Pierre passa à Georges une lettre imprimée dans la plus belle anglaise des temps modernes:
«M. le comte de Margival a l'honneur de vous faire part du mariage de Mlle Madeleine-Valentine de Margival avec M. le comte François-Xavier de Xaintrailles, secrétaire d'ambassade;
«Et vous prie d'assister à la bénédiction nuptiale, qui sera donnée en l'église de Margival le 27 septembre 186..»

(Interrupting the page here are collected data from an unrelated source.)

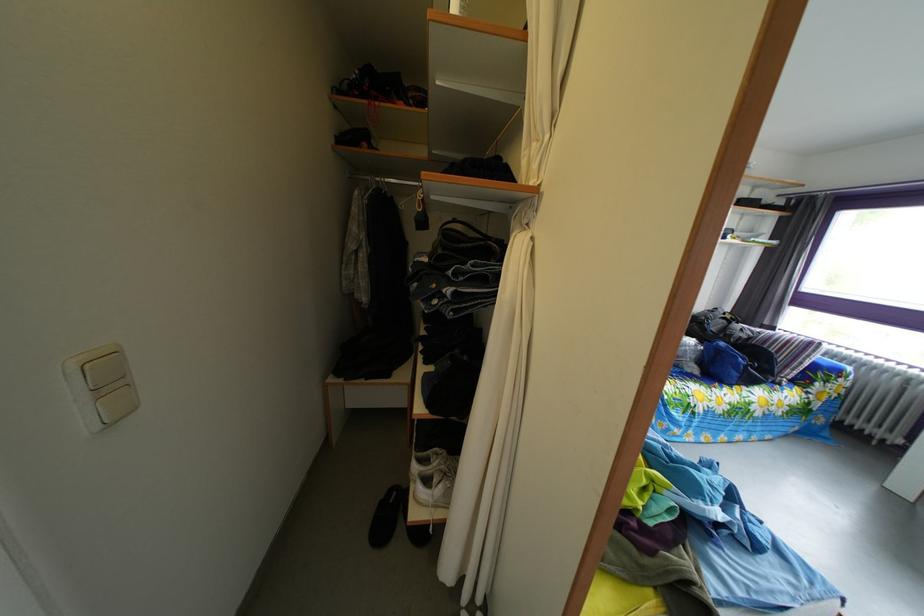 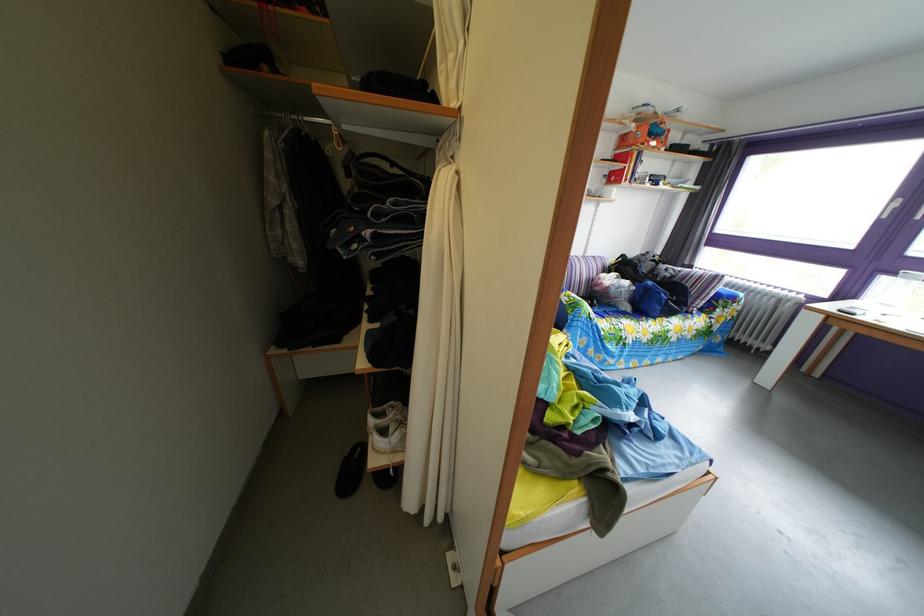 In the second image, find the point that corresponds to (x=704, y=377) in the first image.

(638, 315) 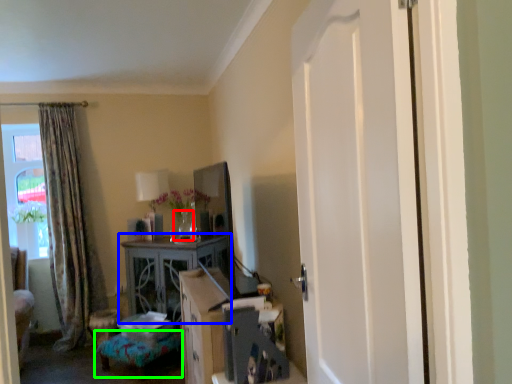 Question: Based on their relative distances, which object is nearer to vase (highlighted by a red box)? Choose from table (highlighted by a blue box) and furniture (highlighted by a green box).

Choices:
 (A) table
 (B) furniture

Answer: (A) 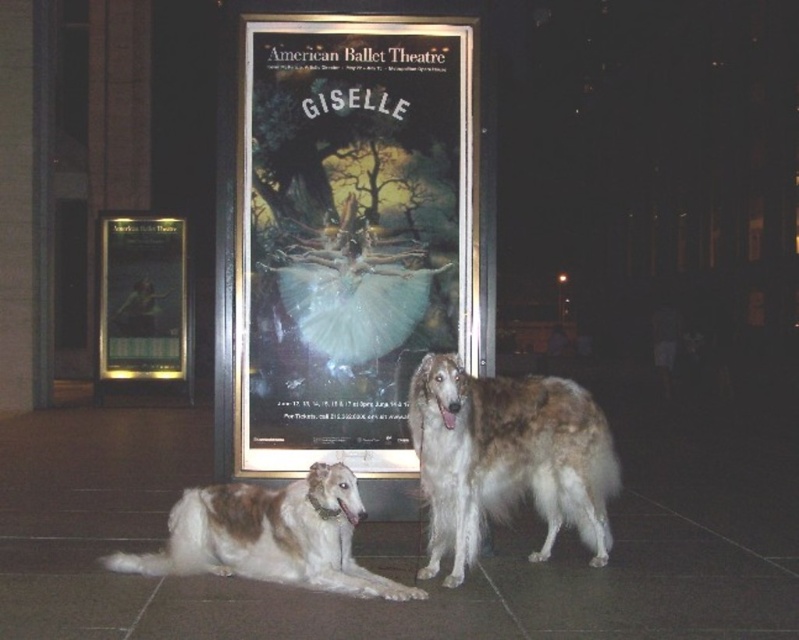 You are standing in a theater lobby and see the white fluffy tutu at center displayed in front of the ballet poster. If you want to take a closer look, how many steps would you need to take to reach it? Assume each step covers 0.75 meters.

The distance between the white fluffy tutu at center and the viewer is 5.62 meters. Since each step covers 0.75 meters, you would need approximately 7 steps to reach it because 5.62 divided by 0.75 is about 7.5, so rounding up to the nearest whole number.

You are a photographer aiming to capture a closeup of the American Ballet Theatre poster while ensuring both the brown and white fur at center and the white fluffy tutu at center are visible in the frame. Given their sizes, which object should you focus on to ensure it fits entirely within the photo?

The brown and white fur at center is larger than the white fluffy tutu at center, so focusing on the brown and white fur at center ensures it fits entirely within the photo. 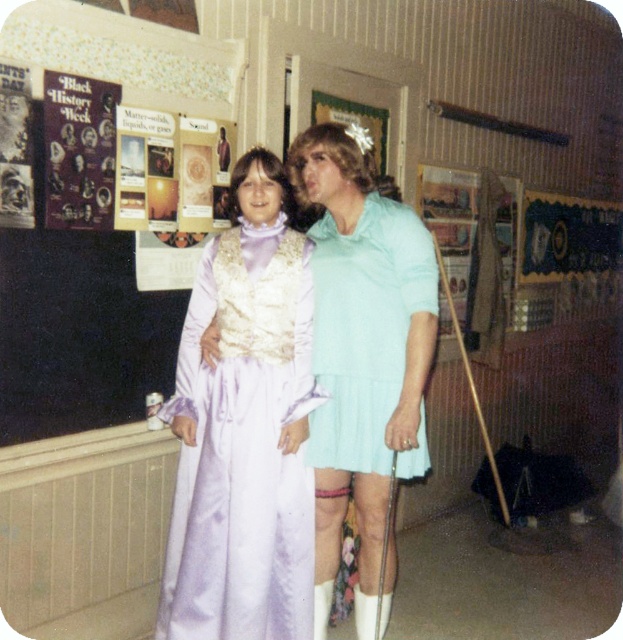 Between light blue pleated dress at center and light blue pleated skirt at center, which one has less height?

light blue pleated skirt at center

Based on the photo, does light blue pleated dress at center have a smaller size compared to light blue pleated skirt at center?

Incorrect, light blue pleated dress at center is not smaller in size than light blue pleated skirt at center.

Locate an element on the screen. This screenshot has width=623, height=640. light blue pleated dress at center is located at coordinates (363, 352).

Find the location of a particular element. light blue pleated dress at center is located at coordinates (363, 352).

Does lavender satin dress at center have a smaller size compared to light blue pleated skirt at center?

Incorrect, lavender satin dress at center is not smaller in size than light blue pleated skirt at center.

Where is `lavender satin dress at center`? This screenshot has height=640, width=623. lavender satin dress at center is located at coordinates (244, 448).

The image size is (623, 640). Find the location of `lavender satin dress at center`. lavender satin dress at center is located at coordinates (244, 448).

Which of these two, lavender satin dress at center or light blue pleated dress at center, stands taller?

light blue pleated dress at center is taller.

Find the location of a particular element. This screenshot has width=623, height=640. lavender satin dress at center is located at coordinates (244, 448). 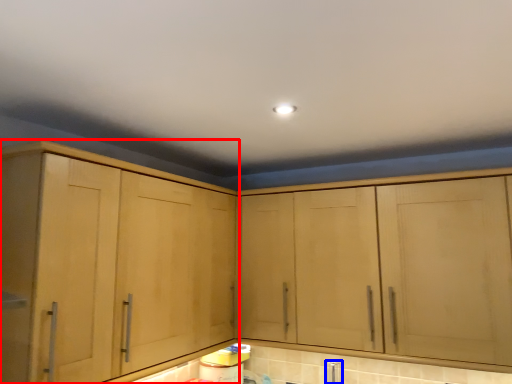 Question: Which of the following is the farthest to the observer, cabinetry (highlighted by a red box) or faucet (highlighted by a blue box)?

Choices:
 (A) cabinetry
 (B) faucet

Answer: (B) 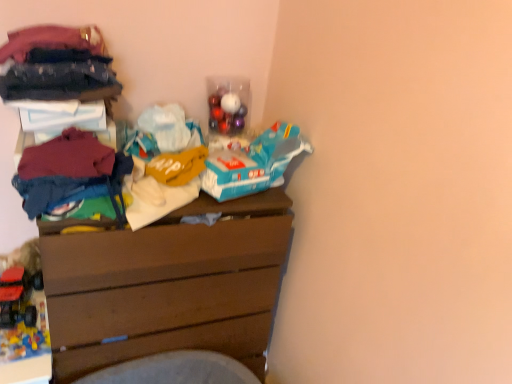 Question: Is the depth of rubberized plastic toy truck at lower left, acting as the first toy starting from the top, less than that of brown wooden chest of drawers at center?

Choices:
 (A) no
 (B) yes

Answer: (A)

Question: Can we say rubberized plastic toy truck at lower left, acting as the first toy starting from the top, lies outside brown wooden chest of drawers at center?

Choices:
 (A) no
 (B) yes

Answer: (B)

Question: Is rubberized plastic toy truck at lower left, acting as the first toy starting from the top, oriented towards brown wooden chest of drawers at center?

Choices:
 (A) no
 (B) yes

Answer: (A)

Question: From the image's perspective, is rubberized plastic toy truck at lower left, acting as the first toy starting from the top, beneath brown wooden chest of drawers at center?

Choices:
 (A) no
 (B) yes

Answer: (A)

Question: Does rubberized plastic toy truck at lower left, placed as the 2th toy when sorted from bottom to top, lie behind brown wooden chest of drawers at center?

Choices:
 (A) no
 (B) yes

Answer: (B)

Question: Considering the positions of rubberized plastic toy truck at lower left, which ranks as the second toy in top-to-bottom order, and brown wooden chest of drawers at center in the image, is rubberized plastic toy truck at lower left, which ranks as the second toy in top-to-bottom order, taller or shorter than brown wooden chest of drawers at center?

Choices:
 (A) short
 (B) tall

Answer: (A)

Question: From the image's perspective, is rubberized plastic toy truck at lower left, positioned as the 1th toy in bottom-to-top order, positioned above or below brown wooden chest of drawers at center?

Choices:
 (A) above
 (B) below

Answer: (B)

Question: In terms of width, does rubberized plastic toy truck at lower left, which ranks as the second toy in top-to-bottom order, look wider or thinner when compared to brown wooden chest of drawers at center?

Choices:
 (A) wide
 (B) thin

Answer: (B)

Question: Is point (14, 327) positioned closer to the camera than point (229, 236)?

Choices:
 (A) closer
 (B) farther

Answer: (B)

Question: From the image's perspective, is brown wooden chest of drawers at center positioned above or below rubberized plastic toy truck at lower left, acting as the first toy starting from the top?

Choices:
 (A) below
 (B) above

Answer: (A)

Question: From a real-world perspective, is brown wooden chest of drawers at center physically located above or below rubberized plastic toy truck at lower left, acting as the first toy starting from the top?

Choices:
 (A) above
 (B) below

Answer: (B)

Question: Looking at their shapes, would you say brown wooden chest of drawers at center is wider or thinner than rubberized plastic toy truck at lower left, placed as the 2th toy when sorted from bottom to top?

Choices:
 (A) thin
 (B) wide

Answer: (B)

Question: Is brown wooden chest of drawers at center taller or shorter than rubberized plastic toy truck at lower left, acting as the first toy starting from the top?

Choices:
 (A) tall
 (B) short

Answer: (A)

Question: From a real-world perspective, is rubberized plastic toy truck at lower left, placed as the 2th toy when sorted from bottom to top, positioned above or below maroon cotton sweater at left, marked as the third clothing in a top-to-bottom arrangement?

Choices:
 (A) below
 (B) above

Answer: (A)

Question: Considering the positions of rubberized plastic toy truck at lower left, placed as the 2th toy when sorted from bottom to top, and maroon cotton sweater at left, the first clothing when ordered from bottom to top, in the image, is rubberized plastic toy truck at lower left, placed as the 2th toy when sorted from bottom to top, taller or shorter than maroon cotton sweater at left, the first clothing when ordered from bottom to top,?

Choices:
 (A) short
 (B) tall

Answer: (A)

Dans le même pli, naturellement, se trouvait la lettre de faire-part du comte de Xaintrailles. Georges prit cette seconde lettre, la déchira et la piétina.
«Voilà ce que je ferai de lui un jour, dit-il dans sa colère.
—Tu ferais peut-être mieux de commencer par là, dit froidement Pierre; c'est lui qui vient te voler ton bonheur, va lui en demander raison. Si tu le tues, elle ne l'épousera pas.»
Et comme Georges saisissait cette idée avec passion, Pierre jeta tout de suite de l'eau sur le feu.
«Non, ne fais pas cela, parce qu'on dirait que tu es fou, parce que tu ne trouverais pas de témoins dans ce pays-ci. Et puis, après tout, le vrai coupable, c'est Valentine. Le comte de Xaintrailles ne te doit rien, tandis qu'elle te doit tout, puisque tu l'aimes.»